BurstMon test with stationary noise



h50 trends for stationary noise

Conditions:
     The plot shows h50 calculated by BurstMon (blue line) for stationary white noise substituted instead of ADC channel data. The initial approximation for h50 named amp0 calculated by BurstMon from noise estimation is shown by magenta line. In case of stationary noise both lines must show constant values with some variations due to stochastic nature of input signal and finite accuracy of detection modeling. The h50 series plotted above has relative RMS (Root-Mean-Square) 3.2%. This is achieved using 500 total number of injections per time stride 60 seconds. To calculate h50 BurstMon computed Least Square fit of 5 measurements of detection efficiency at 5 different injection amplitudes at each time stride 60 sec. Fitting function was sigmoid, eff=1/(1+(h/h50)^gamma). RMS for obtained series of h50 matches the 3.2 % average error calculated from Least Square fit. The relative RMS of initial approximation is 0.66%, i.e. about 5 times smaller.

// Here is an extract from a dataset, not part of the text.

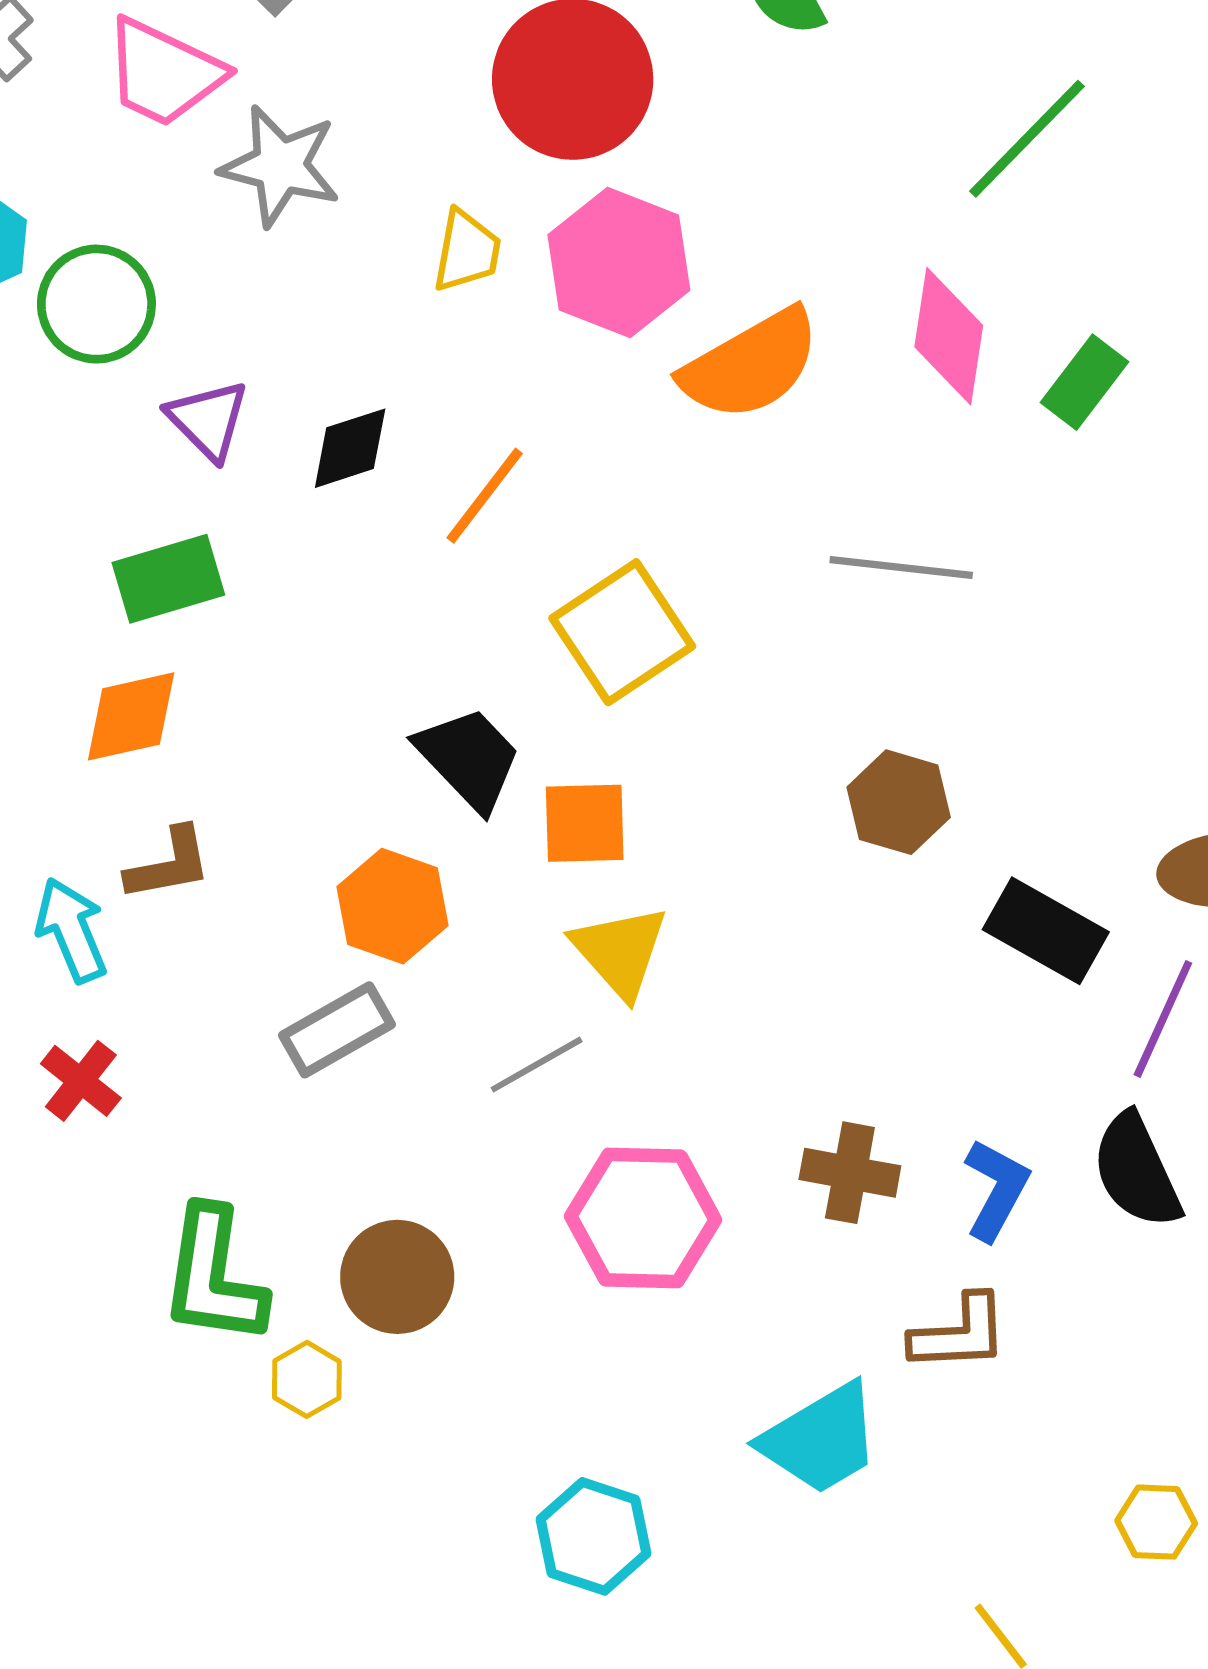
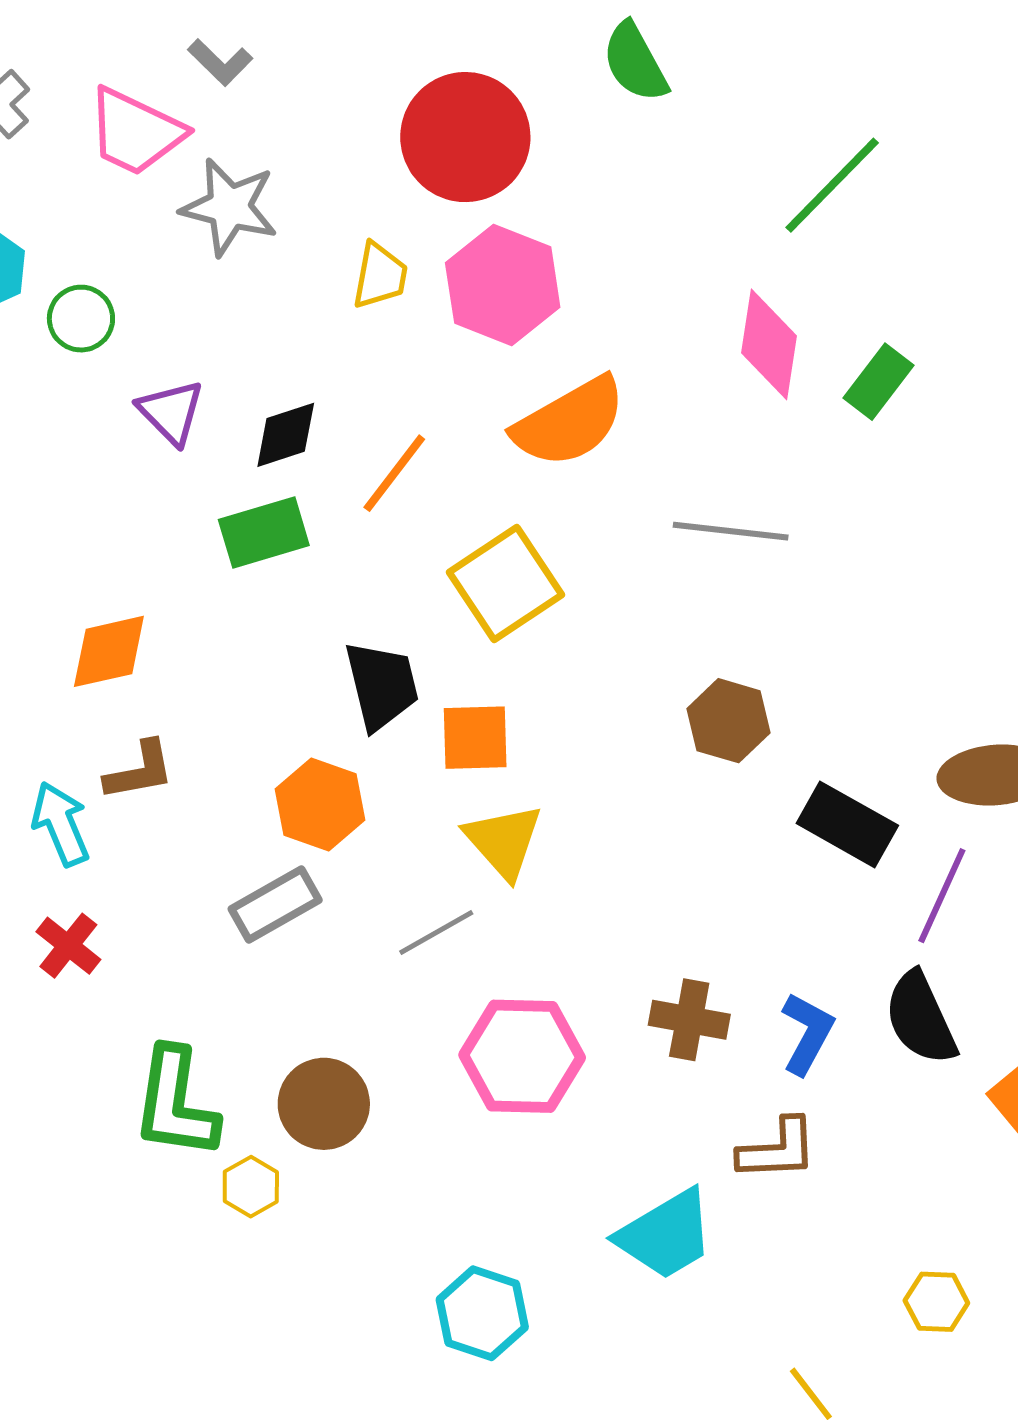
green circle: (96, 304) -> (81, 319), size x0.7
orange semicircle: (751, 365) -> (569, 422), moved
green rectangle: (168, 579) -> (264, 532), moved
black trapezoid: (469, 759) -> (382, 685), turned 30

The lower RMS value arises from the larger number of data points accounted by amp0. While amp0 accounts for all data in frequency range of particular waveform, the value of h50 effectively sences data only within close vicinity in time to injection points, this accounts for 0.008 sec * 500 injections = 4 seconds of data from whole stride of  60 seconds long. This should lead to the difference of sqrt(60/4)~ 4 times in resulting RMS. Despite amp0 has smaller RMS the calculation of amp0 doesn't take into account all details of the detection process so it could not be used as good estimation of h50. The amp0 is the first approximation of value of  h50 and it is used by BurstMon to choose initial injection amplitudes close to 50% detection efficiency.